Berlin’de Talat Paşa
15 Mart 1921 sabahı, Berlin’in Charlottenburg semtinde bir silah sesi duyuldu. Osmanlı’nın son sadrazamı Talat Paşa, sokakta yürürken Ermeni Teşkilatı’nın Nemesis suikastçısı Sogomon Tehliryan tarafından vuruldu. Avrupa gazeteleri günlerce bu olayı yazdı. Ancak mahkeme, katili değil kurbanı yargıladı sanki. Tehliryan beraat etti; karar, dünya kamuoyuna “Ermenilerin kendi adaletini” anlatmak için kullanıldı.
Tiflis’te Cemal Paşa
Aradan bir yıl geçti. 21 Temmuz 1922’de bu kez Cemal Paşa, Orta Asya’ya geçmek üzere geldiği Tiflis’te kurşunların hedefi oldu. Yanındaki iki subayla birlikte öldürüldü. Nemesis’in listesi işlemeye devam ediyordu. Osmanlı donanmasının eski nazırı, Suriye-Filistin cephesinin komutanı, sürgün hayatında bile geçmişin gölgelerinden kaçamadı.
Orta Asya’da Enver Paşa
Aynı yaz aylarında Enver Paşa, Buhara yakınlarında Sovyet Kızılordusu’na karşı savaşırken öldü. Onunki Nemesis’in değil, tarihin başka bir hesabının sonucuydu. Bir zamanların “Hamidiye kahramanı”, İttihatçıların en ihtiraslısı, bu kez Türkistan bozkırında hayalini kurduğu yeni mücadelede can verdi. Fakat ölümünün, Talat ve Cemal’in ardından gelmesi, halk belleğinde onu da aynı intikam zincirine bağladı.
Nemesis’in Gölgesi
“Nemesis Operasyonu” yalnızca üç paşayı değil; Said Halim Paşa’yı Roma’da, Bahattin Şakir’i ve Cemal Azmi’yi Berlin’de yakaladı. Yunan mitolojisinde adaletin ve intikamın tanrıçası Nemesis, bu kez Ermeni fedailerin kod adıydı. Osmanlı’nın çöküşünün sorumlusu görülenler, Avrupa şehirlerinde birer birer susturuldu.
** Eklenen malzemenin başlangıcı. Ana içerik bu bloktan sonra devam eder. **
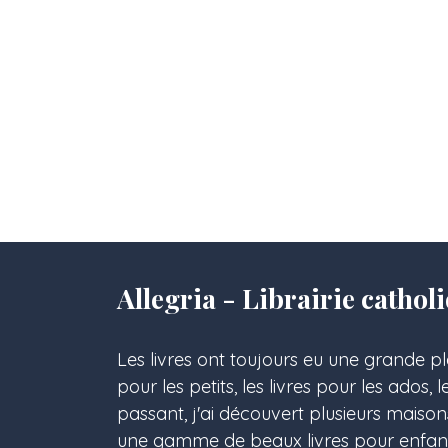
Allegria - Librairie cath
Les livres ont toujours eu une grande pl
pour les petits, les livres pour les ados, 
passant, j'ai découvert plusieurs maison
une gamme de beaux livres pour enfants,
Bu hikâye bize şunu hatırlatıyor: Tarih yalnızca meydan savaşlarında değil, sürgün sokaklarında, otel odalarında ve uzak bozkırlarda da hesaplaşır. Nemesis, İttihatçıların ardına düşmüş bir hayalet gibi gezdi; geriye, bir imparatorluğun sonunu kişisel trajedilere dönüştüren gölgeli bir hatıra bıraktı.